Eight Loops in the Knot and One Goal

By Green River Preserve

40 feet, 36 handholds, eight loops in the knot and one goal.

The climbing tower is often seen as the scariest exercise during daily activities. Despite the snippet of fear and anxiety that goes along with heights, campers scramble up the tower again and again and again. Some find new holds and each kid discovers their own route up the wall. Not one camper climbs the same route. As someone who belays, I get the privilege to encourage and support each camper as the make their ascent. I also get to see where they meet a challenge. Perhaps the next hold is too far away or the top looks unreachable. From time to time, handholds loosen ever so slight and they happen to reach for the one that’s starting to swivel. There is a slight moment of panic and the feeling of, “what do I do now?” Thankfully, with a community of encouragement and a tug on the rope while letting the climber know they’re safe, they overcome these challenges.

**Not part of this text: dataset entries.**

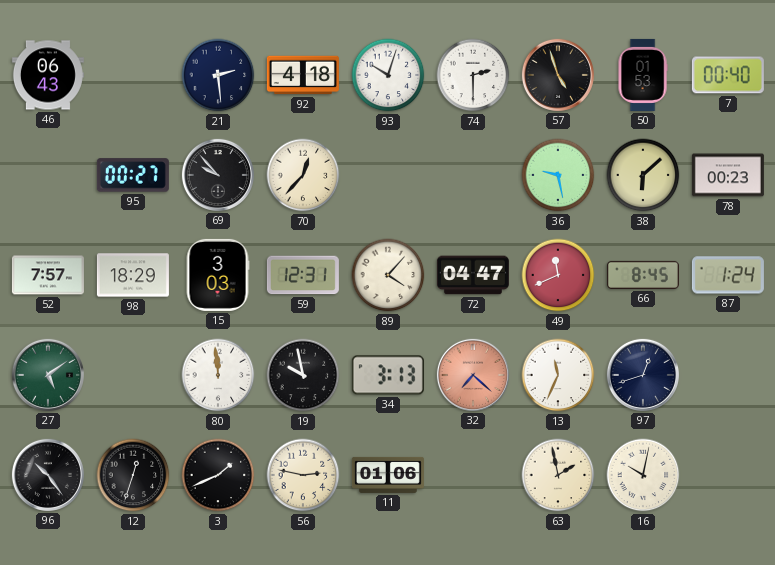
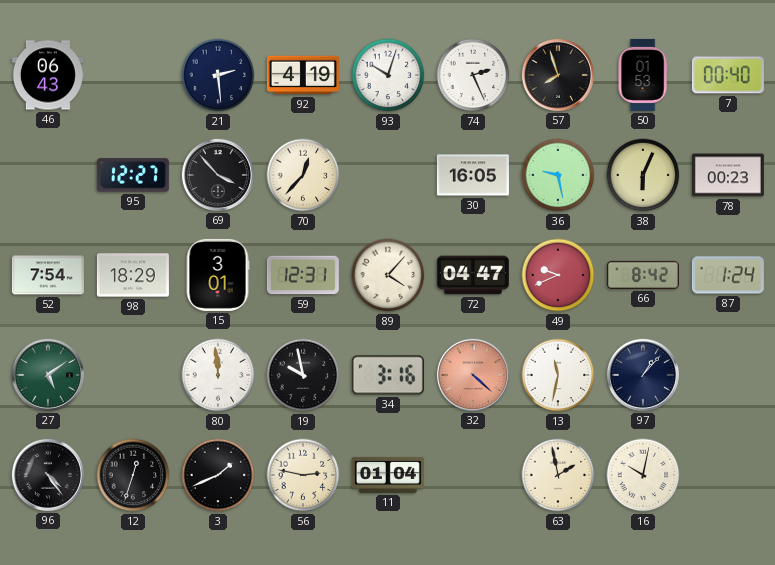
92: 4:18 -> 4:19
74: 2:30 -> 2:26
57: 4:57 -> 7:57
95: 00:27 -> 12:27
69: 9:53 -> 3:53
30: none -> 16:05
38: 6:08 -> 6:04
52: 7:57 -> 7:54
15: 3:03 -> 3:01
49: 11:41 -> 9:41
66: 8:45 -> 8:42
34: 3:13 -> 3:16
32: 7:22 -> 4:22
13: 11:34 -> 11:32
97: 12:42 -> 1:07
96: 10:24 -> 4:24
11: 01:06 -> 01:04
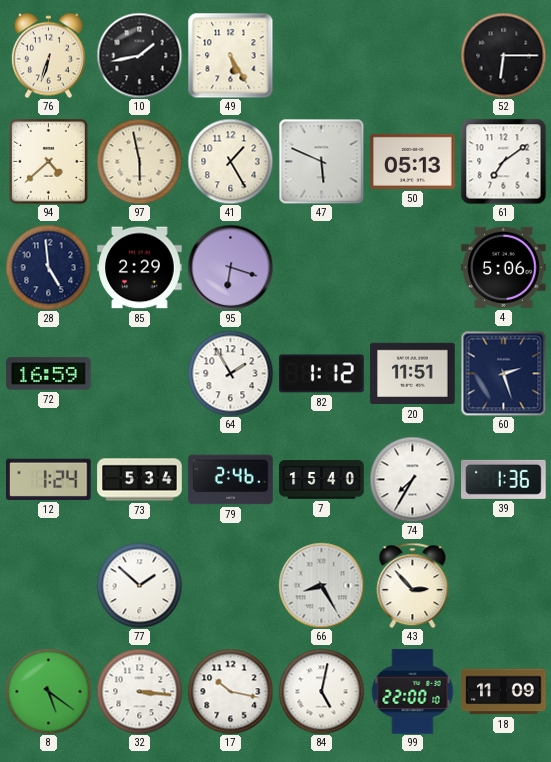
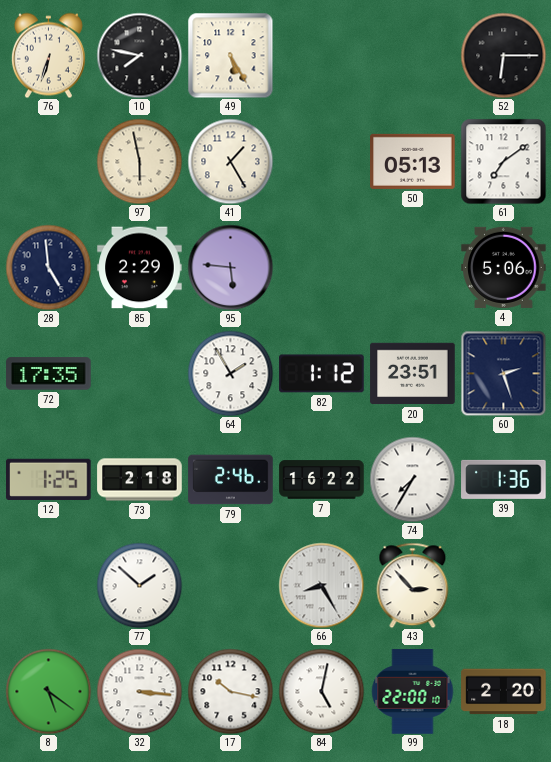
10: 1:43 -> 7:47
94: 4:38 -> none
47: 5:49 -> none
95: 6:18 -> 5:46
72: 16:59 -> 17:35
20: 11:51 -> 23:51
12: 1:24 -> 1:25
73: 5:34 -> 2:18
7: 15:40 -> 16:22
18: 11:09 -> 2:20
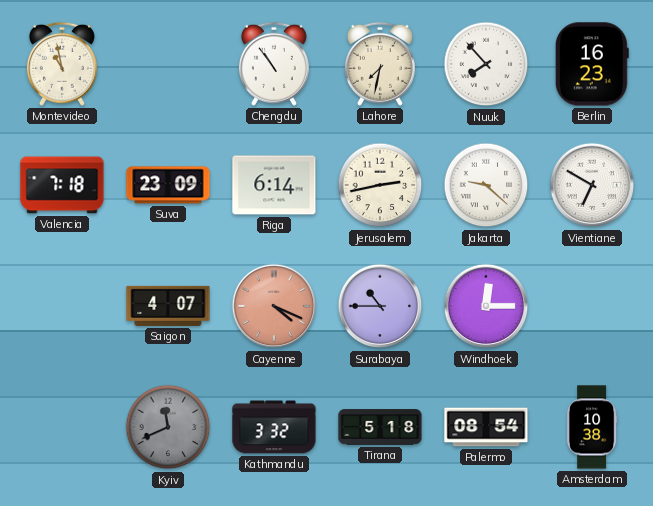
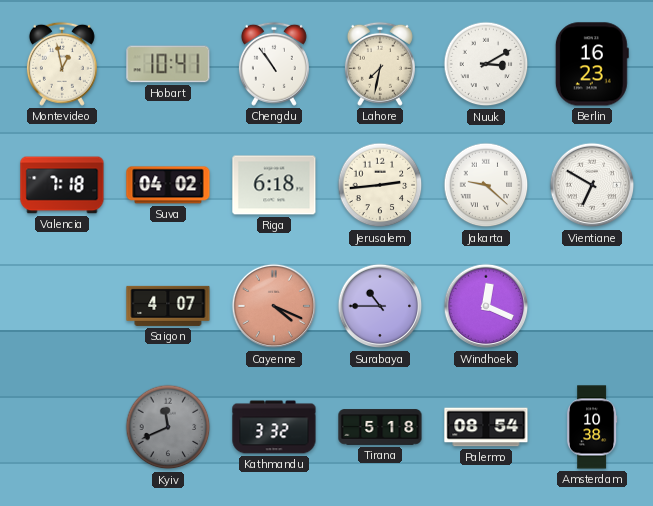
Montevideo: 10:58 -> 12:58
Hobart: none -> 10:41
Nuuk: 7:53 -> 3:10
Suva: 23:09 -> 04:02
Riga: 6:14 -> 6:18
Jerusalem: 2:43 -> 2:44
Windhoek: 12:15 -> 12:19
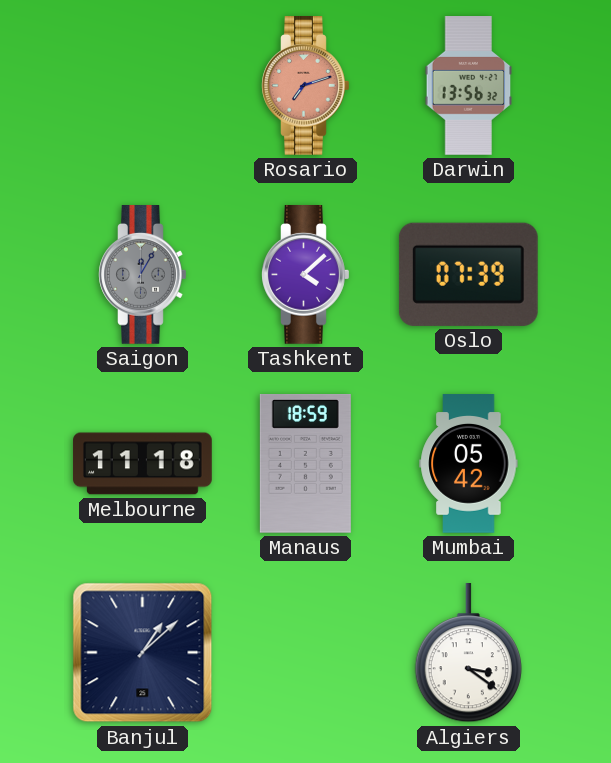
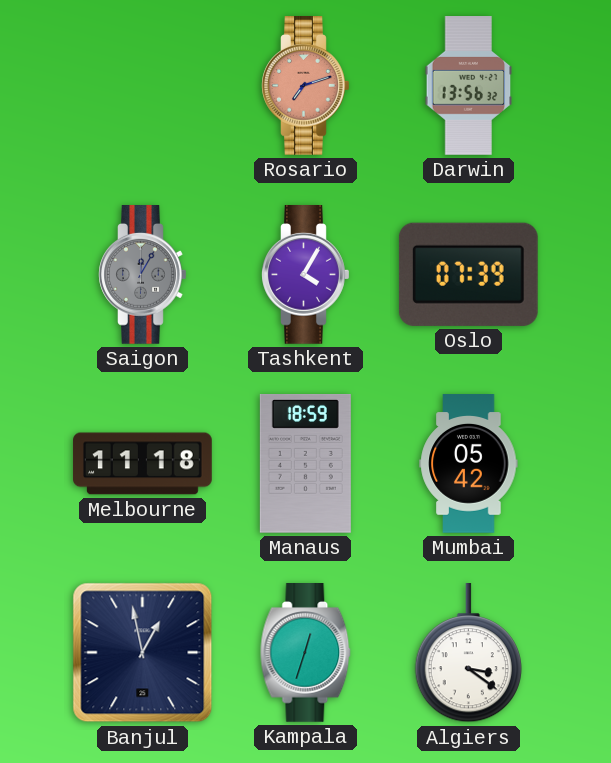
Tashkent: 4:08 -> 4:05
Banjul: 1:08 -> 12:58
Kampala: none -> 12:33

Many solutions present each camper’s creativity. Maybe it’s switching feet with a little hop or a lunge up to grab the next hold. Even swinging back and forth a bit to get used to the feeling of dangling by rope and harness can give campers that little slice of confidence that will give them the hope and knowledge that they can do it. Each child starts with a goal. For some, it’s reaching the top to ring the infamous climbing tower bell. Others try to get at least a bit further than a previous attempt. Lots of campers simply want to learn how to tie the figure 8 knot. Each way to achieve their particular goals is unique and special to each individual, making the climbing tower an unforgettable experience of Green River Preserve.